Posted by Punit Naik <na...@gmail.com>.
Below I have attached the MinimalWordCount modified to run on
DirectPipelineRunner

You can execute it by cd'ing into beam parent folder and then executing the
following command:

mvn compile exec:java -pl examples/java
-Dexec.mainClass=org.apache.beam.examples.MinimalWordCount
-Dexec.args="/tmp/in /tmp/out"

Here /tmp/in is the input file and /tmp/out is the output file.

NOTE: For some reasons its only accepting inputs from the /tmp folder and
it only reads files not folders. Not so sure why is it this way.
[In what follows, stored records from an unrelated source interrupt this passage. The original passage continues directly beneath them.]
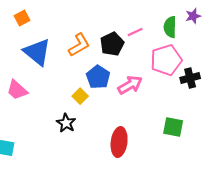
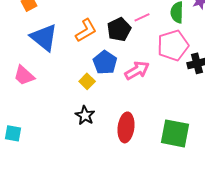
black star: (66, 123) -> (85, 115), moved
green square: (173, 127) -> (175, 133), moved, size x1.4

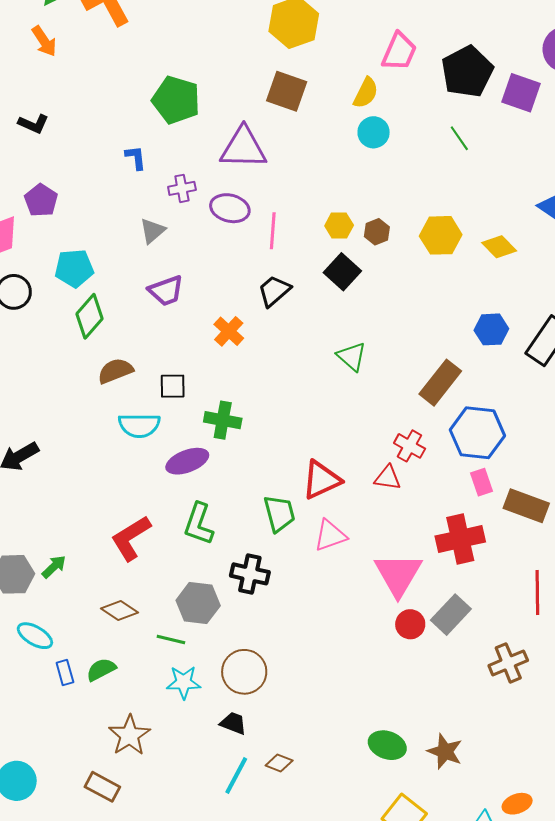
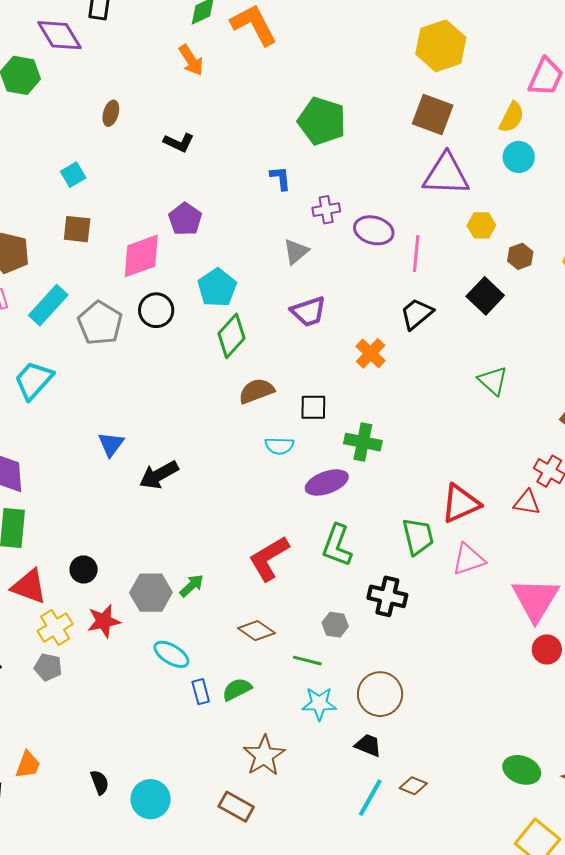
purple triangle: (243, 148) -> (446, 175), moved
yellow hexagon: (339, 225) -> (481, 225), moved
cyan pentagon: (74, 268) -> (217, 288), turned -30
cyan semicircle: (139, 425) -> (279, 446), size x0.7
gray hexagon: (198, 603) -> (335, 625), size x0.6

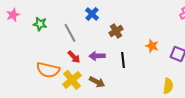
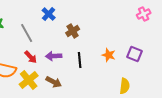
orange star: (152, 46) -> (109, 55), moved

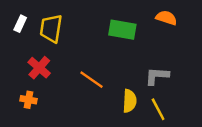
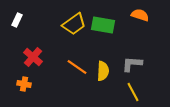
yellow trapezoid: (51, 28) -> (74, 24), moved, turned -135
yellow semicircle: (130, 101) -> (103, 71), moved

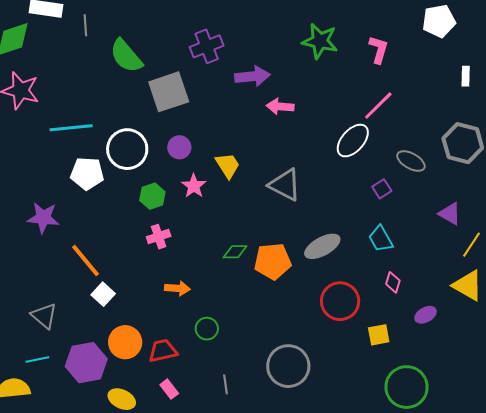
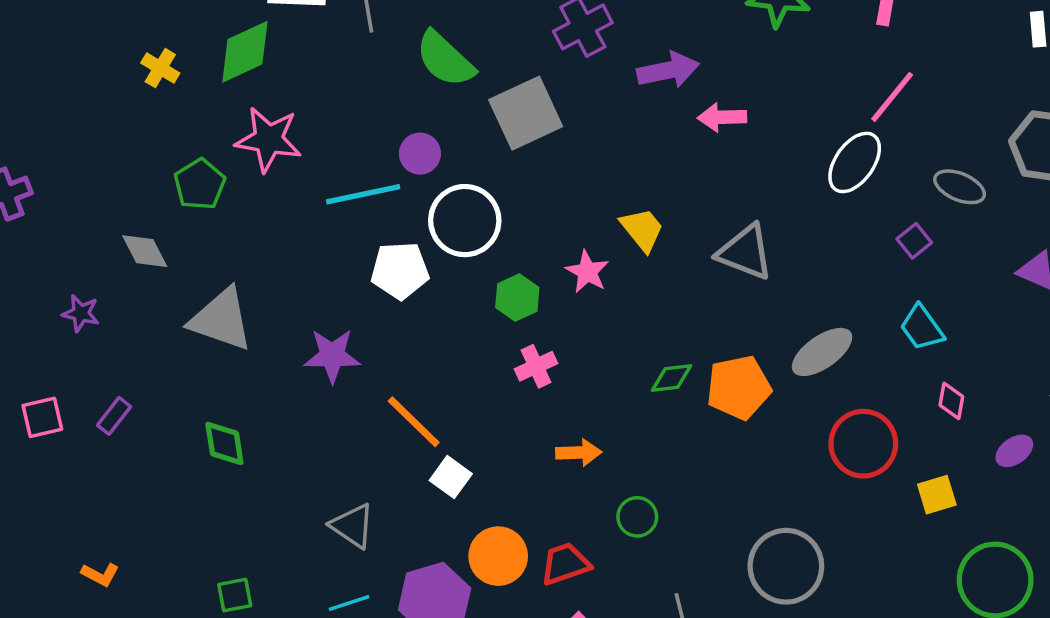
purple circle: (179, 147) -> (420, 154), moved

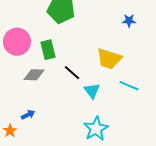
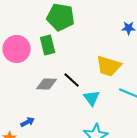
green rectangle: (48, 50) -> (48, 45), moved
gray diamond: (34, 75) -> (47, 84), moved

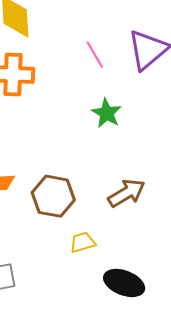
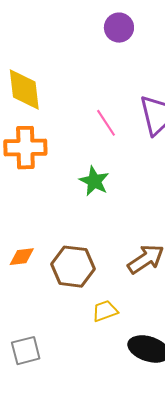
green star: (107, 113) -> (94, 181), moved

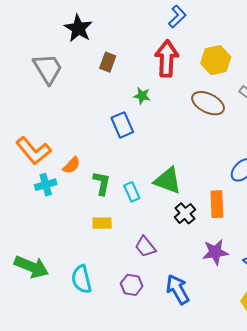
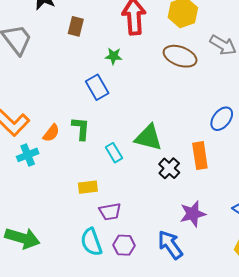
green L-shape: (102, 183) -> (81, 128), moved
purple trapezoid: (145, 247) -> (110, 212), moved, turned -55
purple star: (215, 252) -> (193, 214), moved
cyan semicircle: (82, 279) -> (91, 242), moved

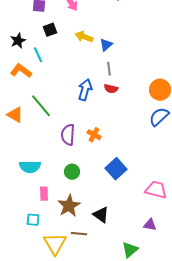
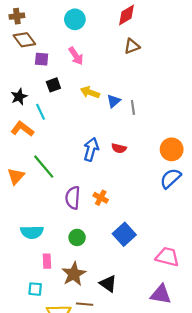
gray line: (109, 69) -> (133, 107), moved
orange triangle: (15, 115) -> (16, 176), turned 42
purple triangle: (150, 225) -> (161, 294), size x1.5

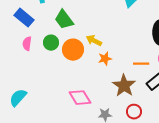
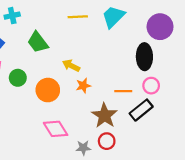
green circle: (51, 43) -> (18, 78), moved
orange circle: (73, 50) -> (48, 90), moved
red circle: (134, 112) -> (107, 141), moved

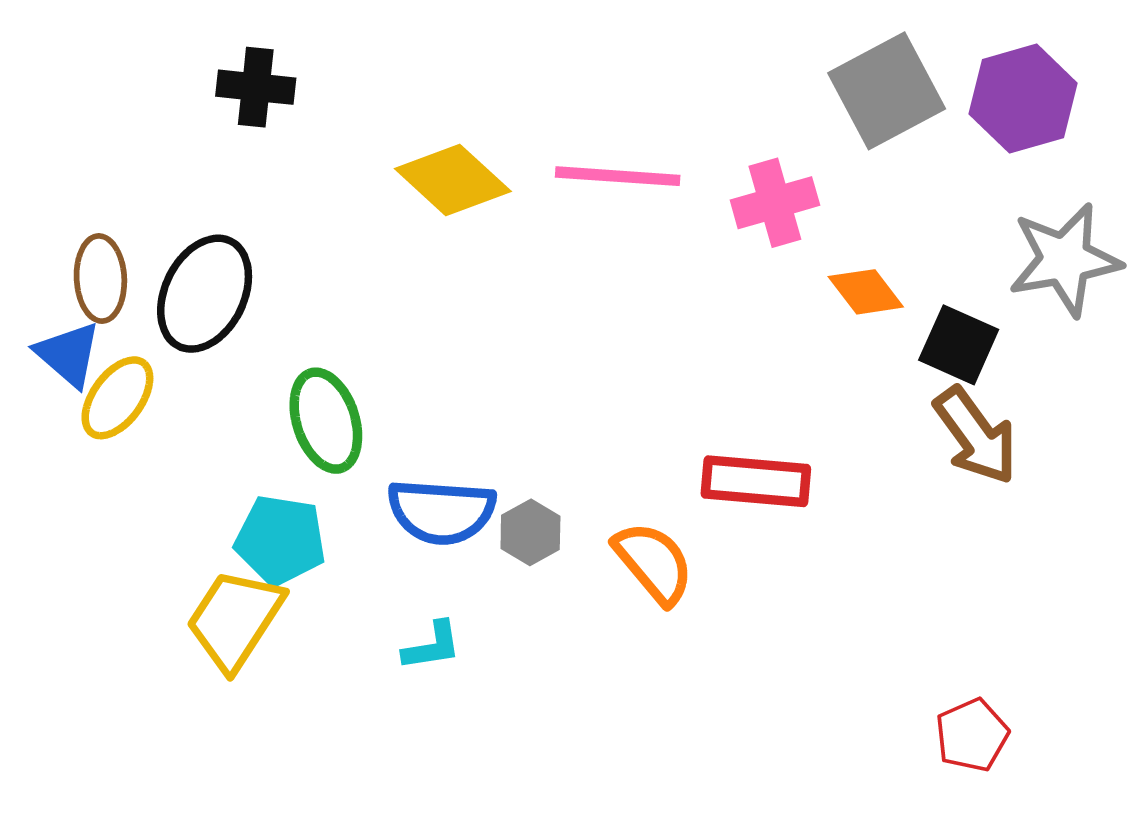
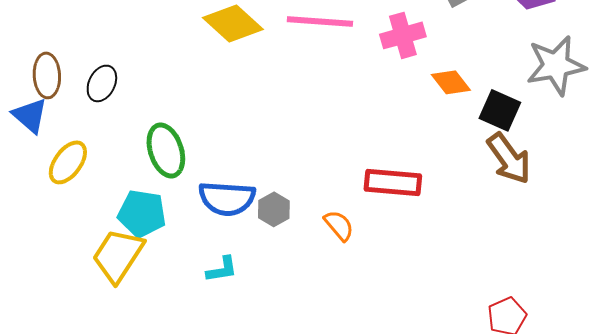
black ellipse: (205, 294) -> (102, 83), size x0.6
yellow ellipse: (117, 398) -> (68, 162), moved
orange semicircle: (654, 563) -> (339, 225), size x0.7

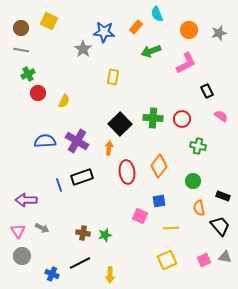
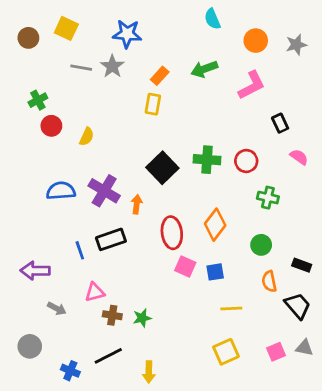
orange rectangle: (136, 27) -> (160, 76), moved
blue star: (104, 32) -> (127, 34), moved
gray line: (21, 50) -> (81, 68), moved
orange arrow: (109, 148) -> (137, 204), moved
pink square: (140, 216) -> (185, 267), moved
pink triangle: (18, 231) -> (95, 292), moved, turned 49

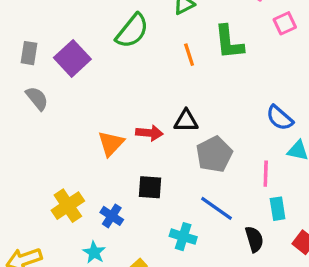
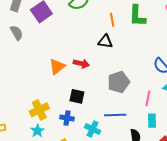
black triangle: (186, 121) -> (105, 42), moved
yellow cross: (68, 206) -> (39, 110), moved
blue line: (216, 208) -> (115, 115), turned -45
blue cross: (112, 216) -> (67, 118), moved, turned -32

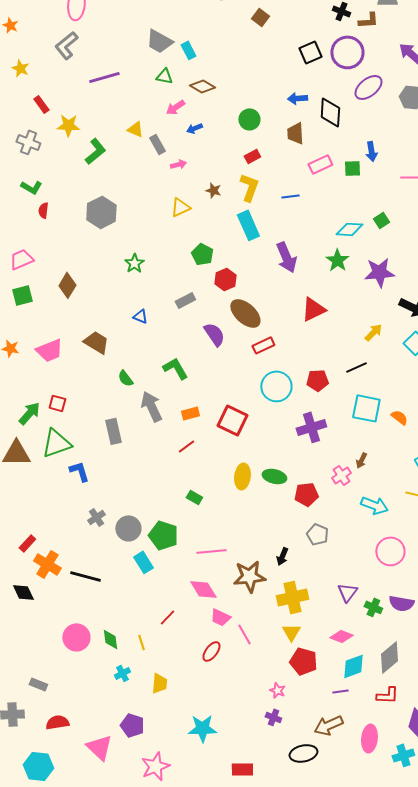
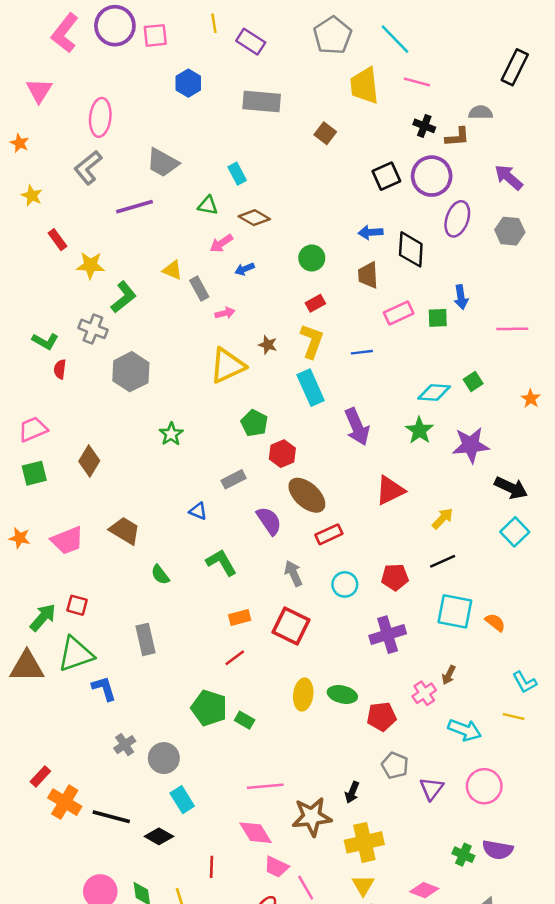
gray trapezoid: (159, 41) -> (163, 163), moved
purple ellipse: (368, 87) -> (457, 219), turned -32
gray cross: (28, 142) -> (93, 329), moved
yellow triangle: (180, 207) -> (227, 366), size x1.5
blue triangle: (140, 316) -> (198, 511), moved
yellow arrow: (373, 332) -> (443, 518), moved
cyan circle: (276, 386) -> (345, 584), size x0.7
gray arrow: (151, 406) -> (293, 573), moved, size x0.7
green pentagon: (163, 535) -> (209, 708), moved
black diamond: (23, 592) -> (159, 836), moved, turned -35
purple triangle: (347, 592) -> (432, 789), moved
red line: (167, 617) -> (212, 867), turned -42

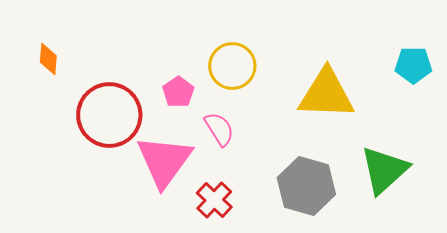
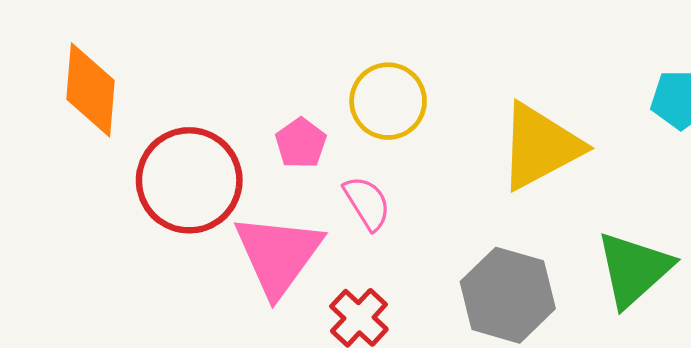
orange diamond: (48, 59) -> (91, 90), size x1.8
yellow triangle: (326, 94) -> (540, 146), turned -30

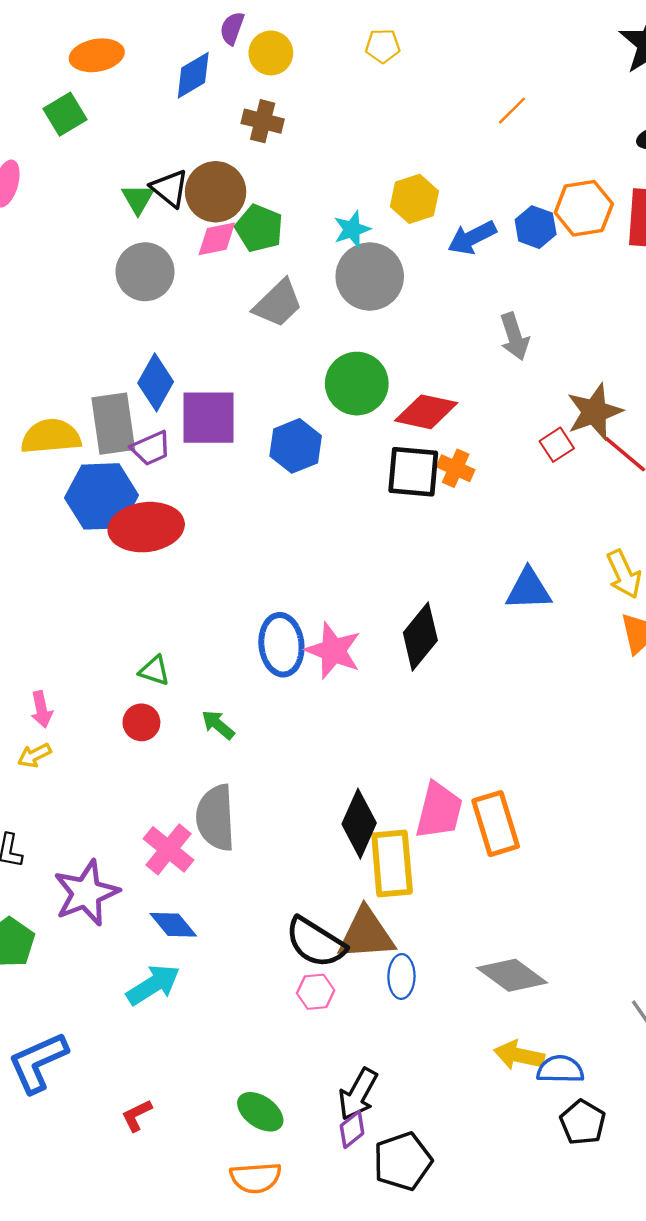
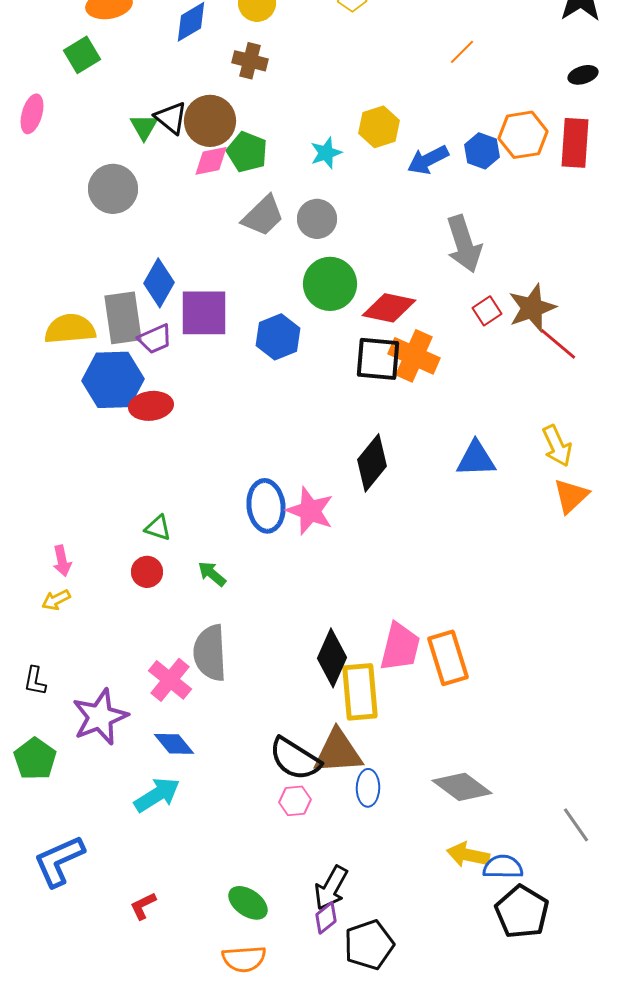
gray circle: (145, 272) -> (113, 189), moved
gray circle: (370, 276) -> (317, 219), moved, size x0.7
gray arrow: (514, 336) -> (464, 244), size x1.4
red square: (557, 445) -> (487, 311), moved
orange cross: (456, 468) -> (414, 356), size x1.6
red ellipse: (146, 527) -> (151, 406), size x0.7
black diamond: (420, 636) -> (372, 463), moved
black pentagon: (583, 1122) -> (522, 912), size x1.4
Re: expected a valid 'gs://' path but was given '/tmp/tmpLocation'

Posted by Robertson Williams <rw...@gmail.com>.
Thanks for the explanation!

On Tue, May 24, 2016 at 7:52 PM, Davor Bonaci <da...@google.com> wrote:

> Yes -- MinimalWordCount example currently defaults to the
> DataflowPipelineRunner, which runs pipelines on the Google Cloud Dataflow
> service. (We'll be changing this.) In general, Cloud-based runners don't
> have access to your local machine, hence the exception you saw.
>
> DirectPipelineRunner can execute pipelines locally, mainly for testing
> purposes.
>
> On Tue, May 24, 2016 at 3:48 AM, Robertson Williams <
> rwilliams.gr@gmail.com> wrote:
>
>> Just find out what goes wrong. Changing to use
>>
>>   org.apache.beam.sdk.options.DirectPipelineOptions
>>   org.apache.beam.sdk.runners.DirectPipelineRunner
>>
>> fixing the problem.
>>
>> Thanks
>>
>>
>> On Tue, May 24, 2016 at 6:24 PM, Robertson Williams <
>> rwilliams.gr@gmail.com> wrote:
>>
>>> I try with the latest version 0.1.0-SNAPSHOT cloned from git, but when
>>> testing with MinimalWordCount, it throws
>>>
>>>     expected a valid 'gs://' path but was given '/tmp/tmpLocation'
>>>
>>> Can I run MinimalWordCount example locally (by supplying tmp location at
>>> local file system e.g. file://) or is it bound to gs only? The source[1][2]
>>> seems to me it reads from gs only, but I maybe missing something I am not
>>> aware.
>>>
>>> Which part can I change so MinimalWordCount can execute without such
>>> error?
>>>
>>> Thanks
>>>
>>> [1]
>>> https://github.com/apache/incubator-beam/blob/e3105c8e109535f801fd145b91b0c7aa93b86d1a/runners/google-cloud-dataflow-java/src/main/java/org/apache/beam/runners/dataflow/util/DataflowPathValidator.java
>>>
>>> [2]
>>> https://github.com/apache/incubator-beam/blob/96765f19b1bd8149240cd77eb7cf7fb636e477e4/sdks/java/core/src/main/java/org/apache/beam/sdk/util/gcsfs/GcsPath.java
>>>
>>
>>
>

Re: expected a valid 'gs://' path but was given '/tmp/tmpLocation'

Posted by Davor Bonaci <da...@google.com>.
Yes -- MinimalWordCount example currently defaults to the
DataflowPipelineRunner, which runs pipelines on the Google Cloud Dataflow
service. (We'll be changing this.) In general, Cloud-based runners don't
have access to your local machine, hence the exception you saw.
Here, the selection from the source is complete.